# Oh, SO perfect!



## D Lynn (May 26, 2008)

Now where's that lucky lottery ticket of mine?

It's way, way up there, but 'tis my homeland.... *sigh* *sniff*

Check out the taxes!

http://thunderbay.kijiji.ca/c-housi...-Home-160-acres-Thunder-Bay-W0QQAdIdZ78953204


----------



## Madame (Jan 1, 2003)

Sweet, so sweet.


----------



## dustyshoes (May 22, 2008)

NICE ! ! ! But were exactly is it?


----------



## D Lynn (May 26, 2008)

dustyshoes said:


> NICE ! ! ! But were exactly is it?


Thunder Bay is on top of Lake Superior!


----------



## pcdreams (Sep 13, 2003)

If it was just me I'd be all over this one.. Wife says No further north than VT... MAYBE Maine


----------



## Shygal (May 26, 2003)

18 foot well? LoL

Love the taxes!


----------



## TedH71 (Jan 19, 2003)

Been to Thunder Bay..really beautiful place. How did I get to go there? Well, university was over for 2 weeks and it was springbreak. My friend and I debated whether we should go visit Maine or whatnot...I asked my friend, Do we really have to stay at Maine for 2 weeks? Why not try to get to Alaska?

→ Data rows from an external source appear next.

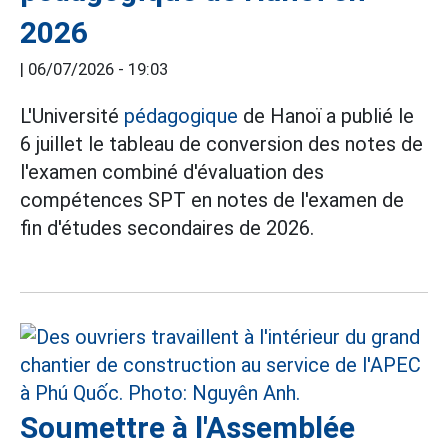
2026
|
06/07/2026 - 19:03
L'Université
pédagogique
de Hanoï a publié le
6 juillet le tableau de conversion des notes de
l'examen combiné d'évaluation des
compétences SPT en notes de l'examen de
fin d'études secondaires de 2026.
Soumettre à l'Assemblée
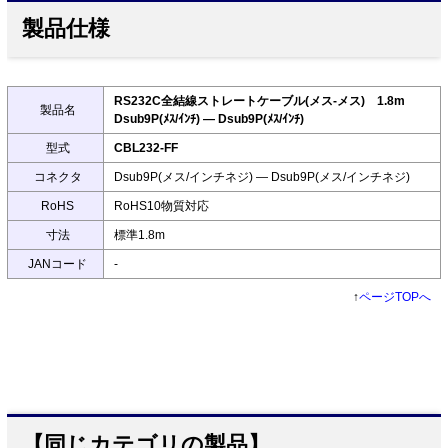
製品仕様
RS232C全結線ストレートケーブル(メス-メス) 1.8m
製品名
Dsub9P(ﾒｽ/ｲﾝﾁ) ― Dsub9P(ﾒｽ/ｲﾝﾁ)
型式
CBL232-FF
コネクタ
Dsub9P(メス/インチネジ) ― Dsub9P(メス/インチネジ)
RoHS
RoHS10物質対応
寸法
標準1.8m
JANコード
-
↑
ページTOPへ
【同じカテゴリの製品】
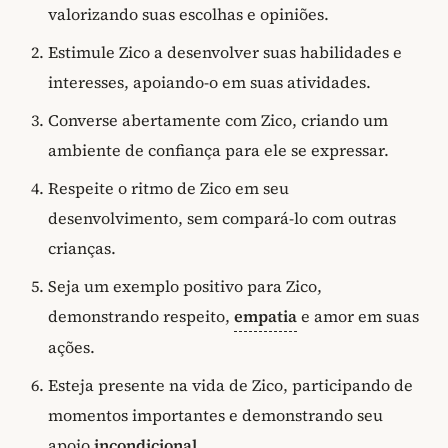
valorizando suas escolhas e opiniões.
Estimule Zico a desenvolver suas habilidades e
interesses, apoiando-o em suas atividades.
Converse abertamente com Zico, criando um
ambiente de confiança para ele se expressar.
Respeite o ritmo de Zico em seu
desenvolvimento, sem compará-lo com outras
crianças.
Seja um exemplo positivo para Zico,
demonstrando respeito,
empatia
e amor em suas
ações.
Esteja presente na vida de Zico, participando de
momentos importantes e demonstrando seu
apoio
incondicional
.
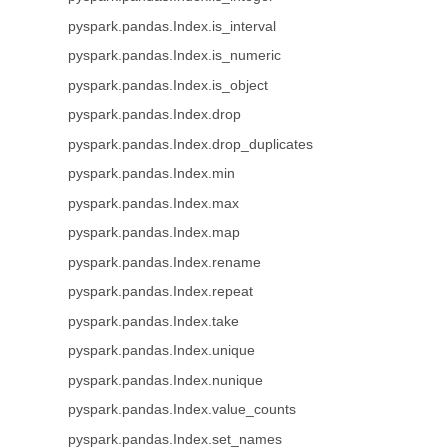
pyspark.pandas.Index.is_interval
pyspark.pandas.Index.is_numeric
pyspark.pandas.Index.is_object
pyspark.pandas.Index.drop
pyspark.pandas.Index.drop_duplicates
pyspark.pandas.Index.min
pyspark.pandas.Index.max
pyspark.pandas.Index.map
pyspark.pandas.Index.rename
pyspark.pandas.Index.repeat
pyspark.pandas.Index.take
pyspark.pandas.Index.unique
pyspark.pandas.Index.nunique
pyspark.pandas.Index.value_counts
pyspark.pandas.Index.set_names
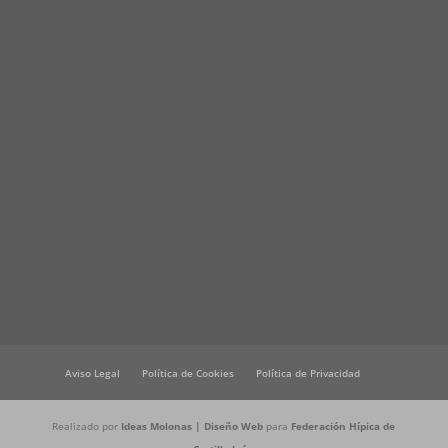
Aviso Legal
Política de Cookies
Política de Privacidad
Realizado por
Ideas Molonas | Diseño Web
para
Federación Hípica de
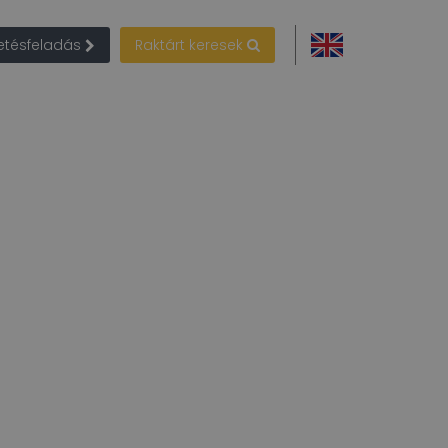
detésfeladás
Raktárt keresek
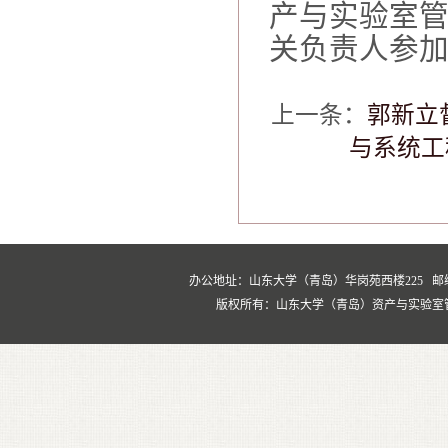
产与实验室
关负责人参
上一条：
郭新立
与系统工
办公地址：山东大学（青岛）华岗苑西楼225 邮编：266237
版权所有：山东大学（青岛）资产与实验室管理处 Copyrig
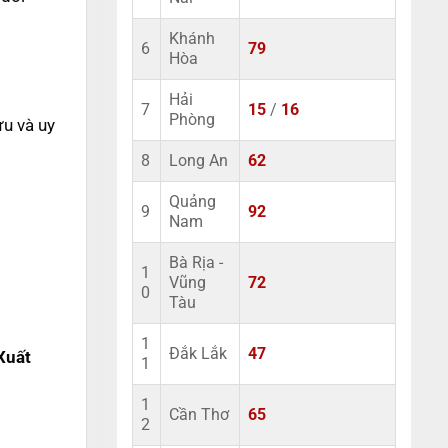
Khánh
6
79
Hòa
Hải
7
15
/
16
Phòng
ửu và uy
8
Long An
62
Quảng
9
92
Nam
Bà Rịa -
1
Vũng
72
0
Tàu
1
Đắk Lắk
47
Xuất
1
1
Cần Thơ
65
2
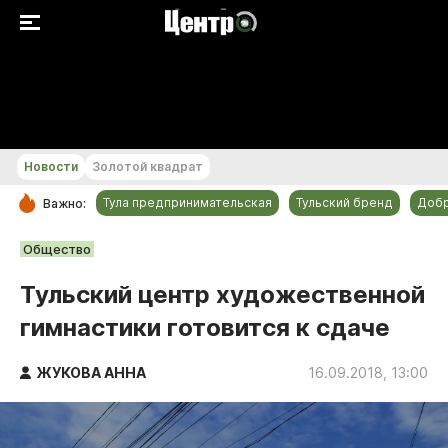
+23...+24 °С
Новости
Золотой квадрат
Тула предпринимательская
Тульский бренд
Доб
Важно:
РУБРИКИ
Общество
Общество
Тульский центр художественной
Культура
гимнастики готовится к сдаче
Происшествия
Спорт
ЖУКОВА АННА
16.09.2018, 13:00
Тульский бренд
Тула предпринимательская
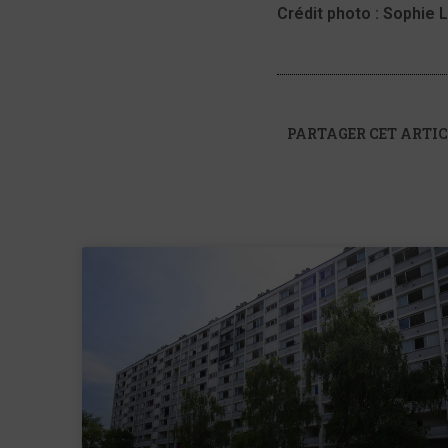
Crédit photo : Sophie 
PARTAGER CET ARTIC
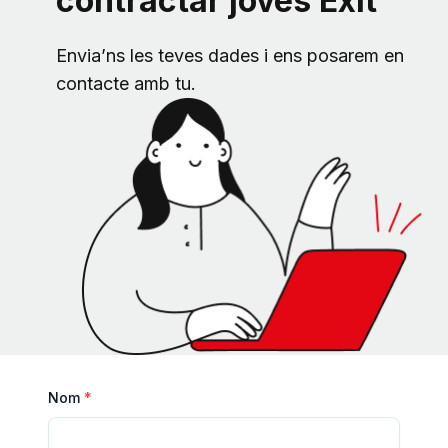
contractar joves Exit
Envia’ns les teves dades i ens posarem en
contacte amb tu.
Nom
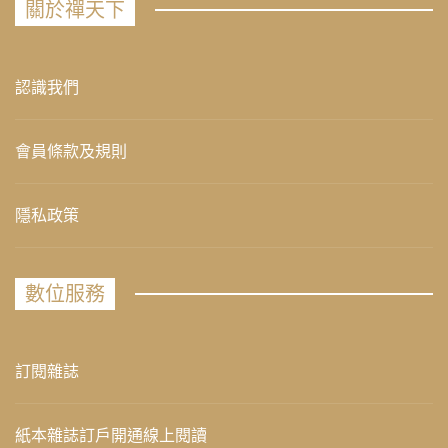
關於禪天下
認識我們
會員條款及規則
隱私政策
數位服務
訂閱雜誌
紙本雜誌訂戶開通線上閱讀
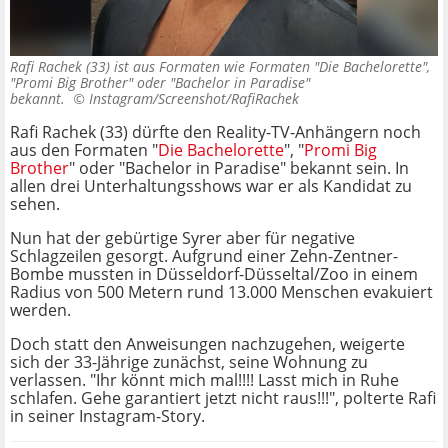
Rafi Rachek (33) ist aus Formaten wie Formaten "Die Bachelorette",
"Promi Big Brother" oder "Bachelor in Paradise"
bekannt. ©
Instagram/Screenshot/RafiRachek
Rafi Rachek (33) dürfte den Reality-TV-Anhängern noch
aus den Formaten "
Die Bachelorette
", "
Promi Big
Brother
" oder "Bachelor in Paradise" bekannt sein. In
allen drei Unterhaltungsshows war er als Kandidat zu
sehen.
Nun hat der gebürtige Syrer aber für negative
Schlagzeilen gesorgt. Aufgrund einer Zehn-Zentner-
Bombe mussten in Düsseldorf-Düsseltal/Zoo in einem
Radius von 500 Metern rund 13.000 Menschen evakuiert
werden.
Doch statt den Anweisungen nachzugehen, weigerte
sich der 33-Jährige zunächst, seine Wohnung zu
verlassen. "Ihr könnt mich mal!!!! Lasst mich in Ruhe
schlafen. Gehe garantiert jetzt nicht raus!!!", polterte Rafi
in seiner Instagram-Story.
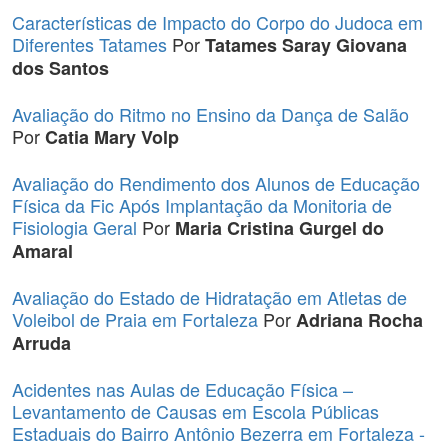
Características de Impacto do Corpo do Judoca em
Diferentes Tatames
Por
Tatames Saray Giovana
dos Santos
Avaliação do Ritmo no Ensino da Dança de Salão
Por
Catia Mary Volp
Avaliação do Rendimento dos Alunos de Educação
Física da Fic Após Implantação da Monitoria de
Fisiologia Geral
Por
Maria Cristina Gurgel do
Amaral
Avaliação do Estado de Hidratação em Atletas de
Voleibol de Praia em Fortaleza
Por
Adriana Rocha
Arruda
Acidentes nas Aulas de Educação Física –
Levantamento de Causas em Escola Públicas
Estaduais do Bairro Antônio Bezerra em Fortaleza -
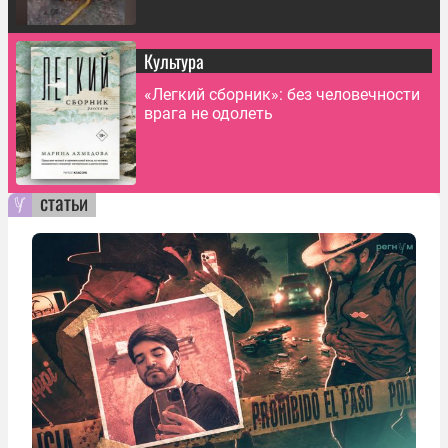
Культура
«Легкий сборник»: без человечности
врага не одолеть
статьи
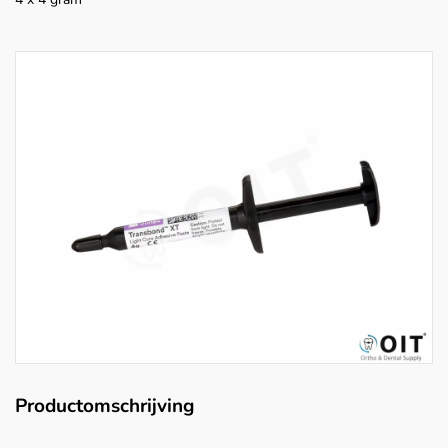
Productomschrijving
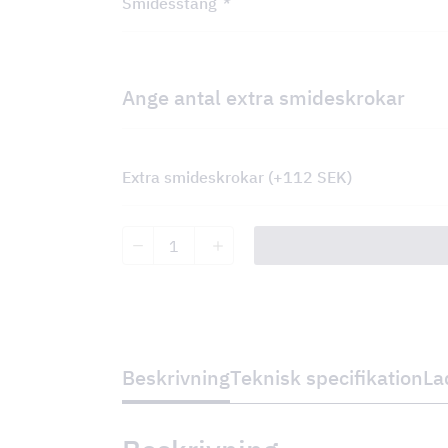
Smidesstång
*
Ange antal extra smideskrokar
Extra smideskrokar
(+
112
SEK
)
Cottage
Vägg
2-
sidig
mängd
Beskrivning
Teknisk specifikation
La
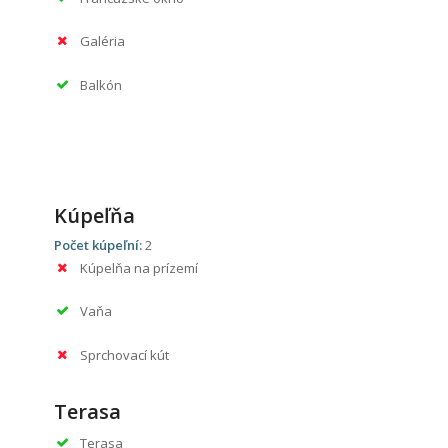
Galéria
Balkón
Kúpeľňa
Počet kúpeľní:
2
Kúpelňa na prízemí
Vaňa
Sprchovací kút
Terasa
Terasa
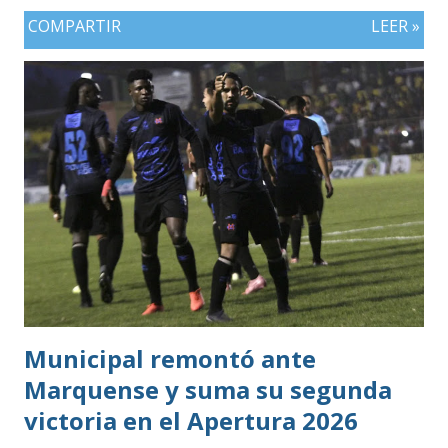
puesto con seis unidades. Guatemala finalizó tercera con
COMPARTIR
LEER »
tres puntos y diferencia de -1, mientras Antigua y Barbuda
cerró sin sumar. ¿Por qué Guatemala terminó tercera y
dependió de otros resultados? Porque el equipo solo
consiguió imponer condiciones frente al rival más débil del
grupo. En los dos partidos que definían la clasificación fue
superado en posesión, producción ofensiva y generación de
ocasiones de gol. La goleada frente a México terminó
siendo la consecuencia más visible de una diferencia que ya
se había manifestado ante Costa Rica y que obligó a la
Bicolor a llegar a la última jornada pendiente de otros
resultados, particularmente del de Honduras vs. Panamá.
Municipal remontó ante
Marquense y suma su segunda
victoria en el Apertura 2026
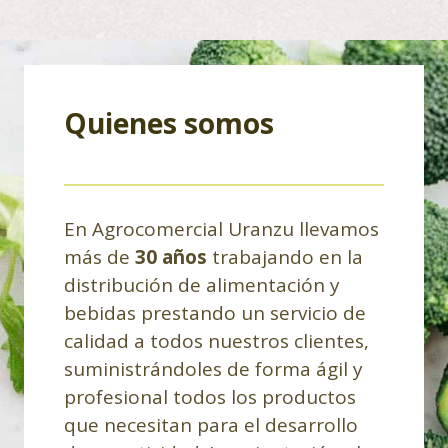
Quienes somos
En Agrocomercial Uranzu llevamos
más de
30 años
trabajando en la
distribución de alimentación y
bebidas prestando un servicio de
calidad a todos nuestros clientes,
suministrándoles de forma ágil y
profesional todos los productos
que necesitan para el desarrollo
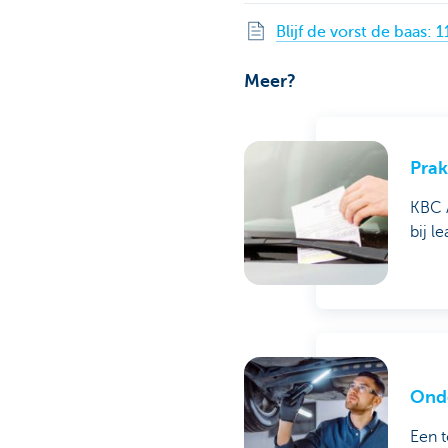
Blijf de vorst de baas:
Meer?
Prak
KBC A
bij l
Ond
Een t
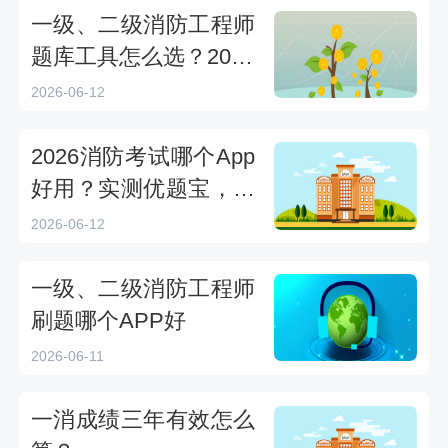
一级、二级消防工程师
题库工具怎么选？2026
实战测评与使用指南
2026-06-12
2026消防考试哪个App
好用？实测优题宝，一
消备考刷题神器推荐
2026-06-12
一级、二级消防工程师
刷题哪个APP好
2026-06-11
一消成绩三年有效怎么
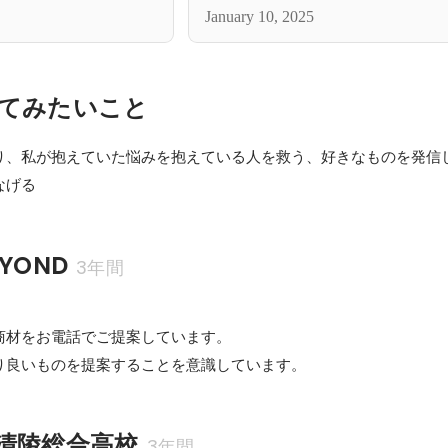
January 10, 2025
てみたいこと
り、私が抱えていた悩みを抱えている人を救う、好きなものを発信
YOND
3年間
商材をお電話でご提案しています。

り良いものを提案することを意識しています。
清陵総合高校
3年間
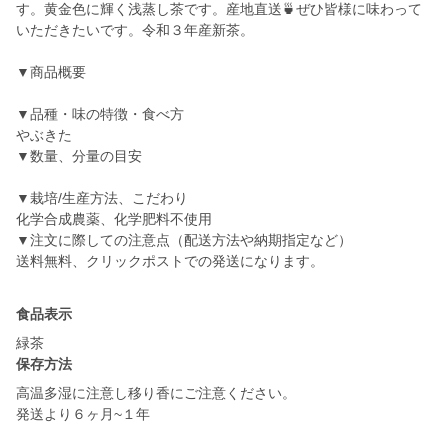
す。黄金色に輝く浅蒸し茶です。産地直送🍵ぜひ皆様に味わって
いただきたいです。令和３年産新茶。
▼商品概要
▼品種・味の特徴・食べ方
やぶきた
▼数量、分量の目安
▼栽培/生産方法、こだわり
化学合成農薬、化学肥料不使用
▼注文に際しての注意点（配送方法や納期指定など）
送料無料、クリックポストでの発送になります。
食品表示
緑茶
保存方法
高温多湿に注意し移り香にご注意ください。
発送より６ヶ月~１年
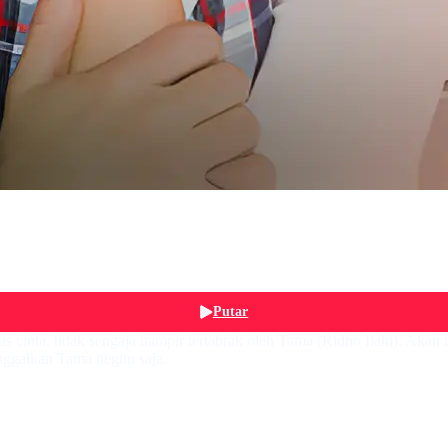
Putar
us cinta, tidak sengaja hampir tertabrak oleh Tama (Ridho Ilahi). Akan
ggalkan Tama begitu saja.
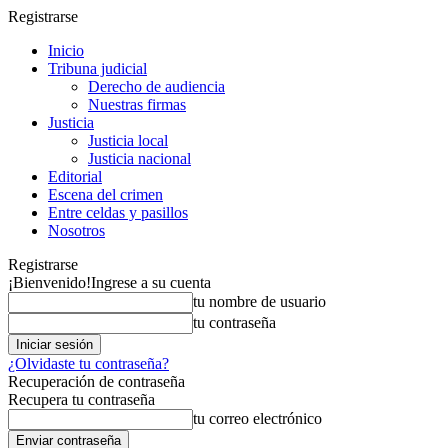
Registrarse
Inicio
Tribuna judicial
Derecho de audiencia
Nuestras firmas
Justicia
Justicia local
Justicia nacional
Editorial
Escena del crimen
Entre celdas y pasillos
Nosotros
Registrarse
¡Bienvenido!
Ingrese a su cuenta
tu nombre de usuario
tu contraseña
¿Olvidaste tu contraseña?
Recuperación de contraseña
Recupera tu contraseña
tu correo electrónico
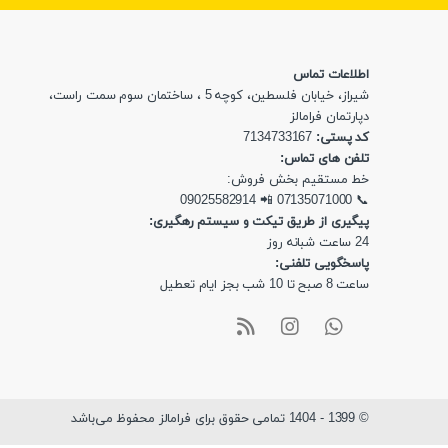
اطلاعات تماس
شیراز، خیابان فلسطین، کوچه 5 ، ساختمان سوم سمت راست،
دپارتمان فرامالز
کد پستی:
7134733167
تلفن های تماس:
خط مستقیم بخش فروش:
09025582914
📲
07135071000
📞
پیگیری از طریق تیکت و سیستم رهگیری:
24 ساعت شبانه روز
پاسخگویی تلفنی:
ساعت 8 صبح تا 10 شب بجز ایام تعطیل
© 1399 - 1404 تمامی حقوق برای فرامالز محفوظ می‌باشد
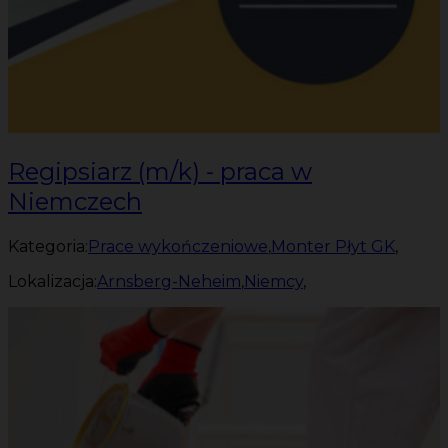
Regipsiarz (m/k) - praca w
Niemczech
Kategoria:
Prace wykończeniowe
,
Monter Płyt GK
,
Lokalizacja:
Arnsberg-Neheim
,
Niemcy
,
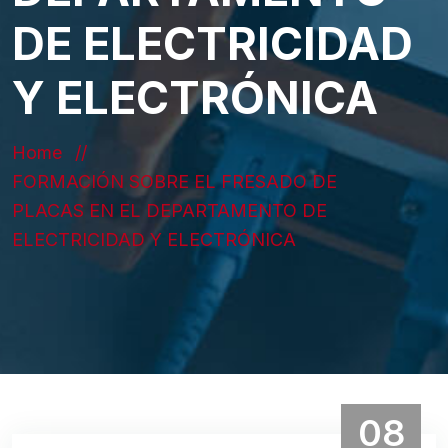
DE ELECTRICIDAD
Y ELECTRÓNICA
Home
FORMACIÓN SOBRE EL FRESADO DE
PLACAS EN EL DEPARTAMENTO DE
ELECTRICIDAD Y ELECTRÓNICA
08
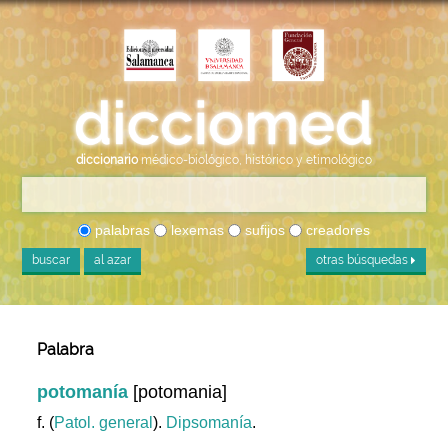
diccionario
médico-biológico, histórico y etimológico
palabras
lexemas
sufijos
creadores
buscar
al azar
otras búsquedas
Palabra
potomanía
[potomania]
f. (
Patol. general
).
Dipsomanía
.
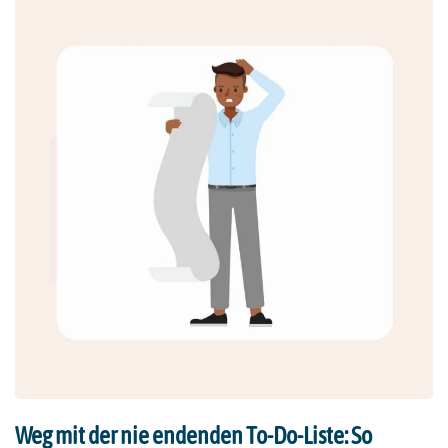
Weg mit der nie endenden To-Do-Liste: So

So that's how we ended up travelling through the bottom half of Canada. Nice people! Anyhoo....we were travelling on this quiet highway and it was early in the morning. We knew we were heading towards Thunder Bay due to road signs but the scene that unfolded before our eyes were really unbelievable. Fog was rolling in and around us and the road curved..we knew now we were going aroud a lake..all of sudden light pierced the fog and the fog disspasted. We gasped because there was an island in the middle of the shimmering lake! Like a photo from a magazine...never have forgotten that since...


----------



## Evons hubby (Oct 3, 2005)

dustyshoes said:


> NICE ! ! ! But were exactly is it?


Its in what is known as Gods country, the winters are cold there, with real snow, and the longsummer days in that area are wonderful, both of them!


----------



## tiogacounty (Oct 27, 2005)

Before getting too excited over this little treasure, hit the link and enlarge the pic. The deck is propped up on a multitude of posts, blocks and shims. I can't imagine how badly that mess rided up and down on the frost? The scrap wood mounting for the twin wind generators is a classic example of half-azed, toss it together engineering. The wiring for the solar panel and wind generators looks like somebody tossed an extension cord off the roof. The "foundation" looks to be nothing but sheets of chipboard. Last the far right corner of the building looks troubled. The roof has an odd sway and/or lump, and the siding looks really out of level. Looks like a classic owner builder masterpiece, done by somebody who really need to let the pros. handle the job.


----------



## GlennPearman (Oct 30, 2008)

tiogacountry, may I use your eagle eye to inspect a pic or two when I narrow down my search for a property? I almost bought this one sight-unseen. LOL

Glenn


----------



## MariaAZ (Jun 5, 2007)

pcdreams said:


> If it was just me I'd be all over this one.. Wife says No further north than VT... MAYBE Maine


Sounds just like us! DH would love to move WAY north, I'm digging in my heels at no farther than VT as well. Though this is an awfully nice looking property...


----------



## Elizabeth (Jun 4, 2002)

Is tat $149k in USD, or Canadian? What's the exchange rate these days?


----------



## Labrat407 (Aug 24, 2007)

TedH71 said:


> Been to Thunder Bay..really beautiful place. How did I get to go there? Well, university was over for 2 weeks and it was springbreak. My friend and I debated whether we should go visit Maine or whatnot...I asked my friend, Do we really have to stay at Maine for 2 weeks? Why not try to get to Alaska?
> 
> So that's how we ended up travelling through the bottom half of Canada. Nice people! Anyhoo....we were travelling on this quiet highway and it was early in the morning. We knew we were heading towards Thunder Bay due to road signs but the scene that unfolded before our eyes were really unbelievable. Fog was rolling in and around us and the road curved..we knew now we were going aroud a lake..all of sudden light pierced the fog and the fog disspasted. We gasped because there was an island in the middle of the shimmering lake! Like a photo from a magazine...never have forgotten that since...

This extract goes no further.